People have often told me that changing my diet will help my workouts. While, I believe this to be good advice. It has been advice that hasn’t worked well. In my experience, changing my workouts has made the largest impact on my diet. Or more specifically, changing my activity level, tends to have the biggest influence on my eating habits. The more active my life becomes, the more my body requires better fuel. Without the elevated activity level, I tend to eat more poorly. So, when my energy levels suffered with the added session, I required something positive. The raised workout load had already found me cutting out the fast food trips and pastries in the mornings. Then, my chiropractor, Dr. Dana, suggested some protein powder for me to use. Which, I had used before and often felt like it wasn’t needed for my activity level. However, in the situation I had created, with the four training sessions per week.
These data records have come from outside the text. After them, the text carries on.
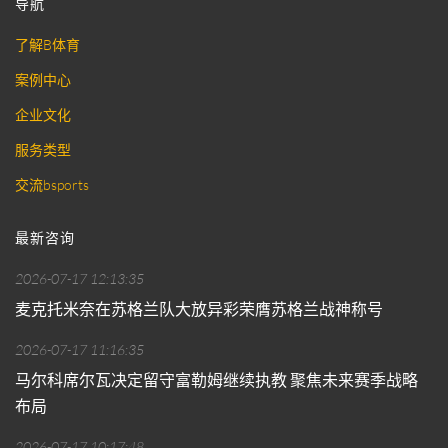
导航
了解B体育
案例中心
企业文化
服务类型
交流bsports
最新咨询
2026-07-17 12:13:35
麦克托米奈在苏格兰队大放异彩荣膺苏格兰战神称号
2026-07-17 11:16:35
马尔科席尔瓦决定留守富勒姆继续执教 聚焦未来赛季战略
布局
2026-07-17 10:17:48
The addition of the protein powder really helped my energy. Giving me the fuel to remained focused during the sessions. Getting more out of the elevated time spent playing catch and jumping rope. As December drew to a close, the ski slopes began to whisper more loudly. Pushing me to create time for skiing and reduce the time spent in the workout sessions. Though, the four sessions per week had been positive. I chose to step down to doing four every other week. Alternating them with three times a week. Knowing the time spent skiing would keep up my activity levels. Because, the hobby of skiing does great things for my overall health.